Prompt: Find the lines of the material below that include the string "invite", then copy each one.

___ Data records ___

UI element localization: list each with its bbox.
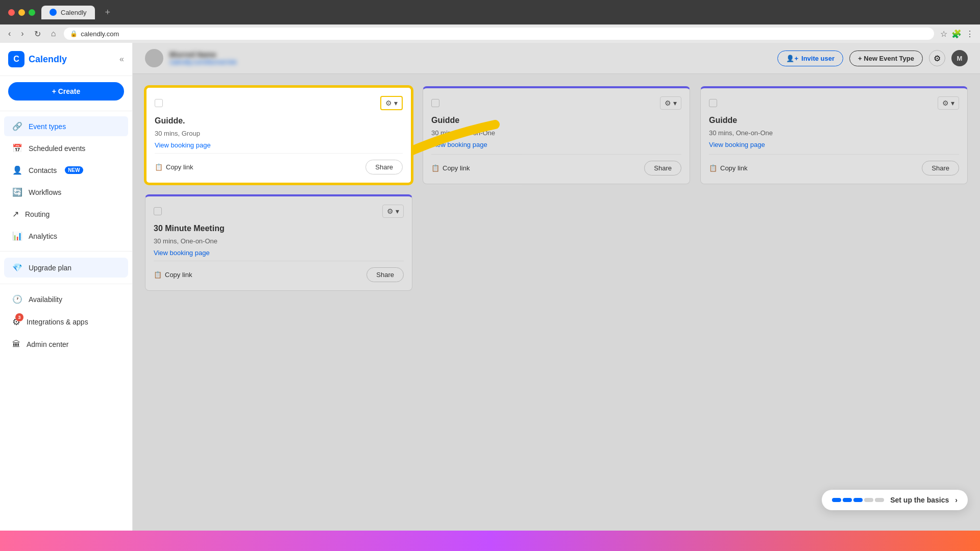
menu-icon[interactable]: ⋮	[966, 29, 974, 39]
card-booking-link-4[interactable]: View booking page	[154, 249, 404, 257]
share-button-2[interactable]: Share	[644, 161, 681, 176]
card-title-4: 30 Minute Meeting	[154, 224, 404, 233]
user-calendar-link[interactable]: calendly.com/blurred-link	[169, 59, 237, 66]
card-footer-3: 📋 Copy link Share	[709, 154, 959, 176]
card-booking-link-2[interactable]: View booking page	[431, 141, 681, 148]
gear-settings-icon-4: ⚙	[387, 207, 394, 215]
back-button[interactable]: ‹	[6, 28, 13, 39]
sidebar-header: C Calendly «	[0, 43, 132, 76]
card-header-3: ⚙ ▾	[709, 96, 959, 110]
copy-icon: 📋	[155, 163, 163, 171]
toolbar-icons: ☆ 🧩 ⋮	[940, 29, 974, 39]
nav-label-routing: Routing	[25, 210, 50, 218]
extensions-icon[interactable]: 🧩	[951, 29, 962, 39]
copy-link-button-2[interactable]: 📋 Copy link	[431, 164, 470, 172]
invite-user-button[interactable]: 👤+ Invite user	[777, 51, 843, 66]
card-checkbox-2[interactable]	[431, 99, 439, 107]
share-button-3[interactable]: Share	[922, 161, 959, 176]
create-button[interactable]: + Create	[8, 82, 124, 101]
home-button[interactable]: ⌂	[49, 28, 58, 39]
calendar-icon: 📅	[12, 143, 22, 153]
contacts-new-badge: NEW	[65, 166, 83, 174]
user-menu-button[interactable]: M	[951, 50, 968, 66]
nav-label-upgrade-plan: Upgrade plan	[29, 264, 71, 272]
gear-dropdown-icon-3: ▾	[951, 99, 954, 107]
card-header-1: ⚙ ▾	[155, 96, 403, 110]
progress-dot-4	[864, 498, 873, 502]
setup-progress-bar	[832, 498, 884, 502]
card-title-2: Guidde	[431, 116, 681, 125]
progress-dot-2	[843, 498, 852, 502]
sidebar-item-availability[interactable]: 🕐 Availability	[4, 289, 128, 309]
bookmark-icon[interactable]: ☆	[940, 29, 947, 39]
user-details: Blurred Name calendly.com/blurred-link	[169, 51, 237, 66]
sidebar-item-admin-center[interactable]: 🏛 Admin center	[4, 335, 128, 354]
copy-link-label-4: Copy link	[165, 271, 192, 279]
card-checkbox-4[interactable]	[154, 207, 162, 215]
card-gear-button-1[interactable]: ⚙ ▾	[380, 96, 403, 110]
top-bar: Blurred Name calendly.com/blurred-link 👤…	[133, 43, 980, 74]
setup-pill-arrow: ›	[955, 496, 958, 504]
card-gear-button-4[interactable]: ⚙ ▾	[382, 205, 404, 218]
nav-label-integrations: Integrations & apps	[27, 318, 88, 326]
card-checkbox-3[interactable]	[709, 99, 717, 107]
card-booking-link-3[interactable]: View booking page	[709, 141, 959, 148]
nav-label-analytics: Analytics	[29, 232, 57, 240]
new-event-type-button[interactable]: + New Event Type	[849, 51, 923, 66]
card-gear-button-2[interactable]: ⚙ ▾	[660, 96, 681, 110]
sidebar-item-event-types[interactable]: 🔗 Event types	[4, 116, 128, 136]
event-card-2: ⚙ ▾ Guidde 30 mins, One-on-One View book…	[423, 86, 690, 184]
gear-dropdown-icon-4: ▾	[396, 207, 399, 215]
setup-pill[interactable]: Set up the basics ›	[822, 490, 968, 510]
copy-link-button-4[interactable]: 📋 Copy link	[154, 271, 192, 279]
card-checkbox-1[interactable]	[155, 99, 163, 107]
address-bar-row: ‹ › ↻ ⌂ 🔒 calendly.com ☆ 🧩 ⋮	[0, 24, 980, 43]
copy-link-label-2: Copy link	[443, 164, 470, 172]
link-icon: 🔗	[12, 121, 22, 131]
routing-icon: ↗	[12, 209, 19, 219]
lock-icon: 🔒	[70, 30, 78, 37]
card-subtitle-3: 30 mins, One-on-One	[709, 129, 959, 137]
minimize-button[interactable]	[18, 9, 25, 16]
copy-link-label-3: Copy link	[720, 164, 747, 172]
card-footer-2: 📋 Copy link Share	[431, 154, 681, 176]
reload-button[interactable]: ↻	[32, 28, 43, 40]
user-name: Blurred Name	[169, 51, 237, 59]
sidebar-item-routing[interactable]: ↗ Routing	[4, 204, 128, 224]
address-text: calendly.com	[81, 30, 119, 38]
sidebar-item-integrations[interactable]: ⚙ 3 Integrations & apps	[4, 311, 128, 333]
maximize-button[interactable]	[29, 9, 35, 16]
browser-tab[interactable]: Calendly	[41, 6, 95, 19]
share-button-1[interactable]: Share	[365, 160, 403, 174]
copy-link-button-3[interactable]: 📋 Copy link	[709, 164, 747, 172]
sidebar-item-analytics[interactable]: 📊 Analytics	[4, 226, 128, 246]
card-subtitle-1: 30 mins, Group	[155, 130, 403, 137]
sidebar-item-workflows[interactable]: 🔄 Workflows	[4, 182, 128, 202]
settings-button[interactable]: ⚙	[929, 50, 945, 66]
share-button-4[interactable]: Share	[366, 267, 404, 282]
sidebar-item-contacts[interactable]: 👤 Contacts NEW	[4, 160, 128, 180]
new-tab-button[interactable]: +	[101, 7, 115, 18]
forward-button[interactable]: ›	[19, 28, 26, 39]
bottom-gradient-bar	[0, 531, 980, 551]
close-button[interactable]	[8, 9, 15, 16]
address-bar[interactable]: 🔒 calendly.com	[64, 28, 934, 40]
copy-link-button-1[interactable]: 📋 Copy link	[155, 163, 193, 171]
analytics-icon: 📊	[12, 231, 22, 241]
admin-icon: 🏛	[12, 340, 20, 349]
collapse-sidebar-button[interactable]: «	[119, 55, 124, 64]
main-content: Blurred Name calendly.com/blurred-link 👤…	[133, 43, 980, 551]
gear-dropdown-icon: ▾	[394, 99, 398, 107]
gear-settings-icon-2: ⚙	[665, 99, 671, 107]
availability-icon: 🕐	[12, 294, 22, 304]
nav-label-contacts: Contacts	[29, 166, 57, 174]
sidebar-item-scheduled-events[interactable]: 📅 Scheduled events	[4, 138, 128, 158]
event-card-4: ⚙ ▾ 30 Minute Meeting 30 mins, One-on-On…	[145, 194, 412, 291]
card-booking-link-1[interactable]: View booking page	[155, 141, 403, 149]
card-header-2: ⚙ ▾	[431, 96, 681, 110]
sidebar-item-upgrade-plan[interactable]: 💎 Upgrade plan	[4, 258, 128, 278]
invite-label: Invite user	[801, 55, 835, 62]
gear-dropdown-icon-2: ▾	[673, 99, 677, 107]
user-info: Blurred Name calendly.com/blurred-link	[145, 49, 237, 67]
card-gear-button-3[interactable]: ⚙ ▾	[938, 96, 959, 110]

___

Answer to this exercise:
invite-user-button[interactable]: 👤+ Invite user	[777, 51, 843, 66]
invite-label: Invite user	[801, 55, 835, 62]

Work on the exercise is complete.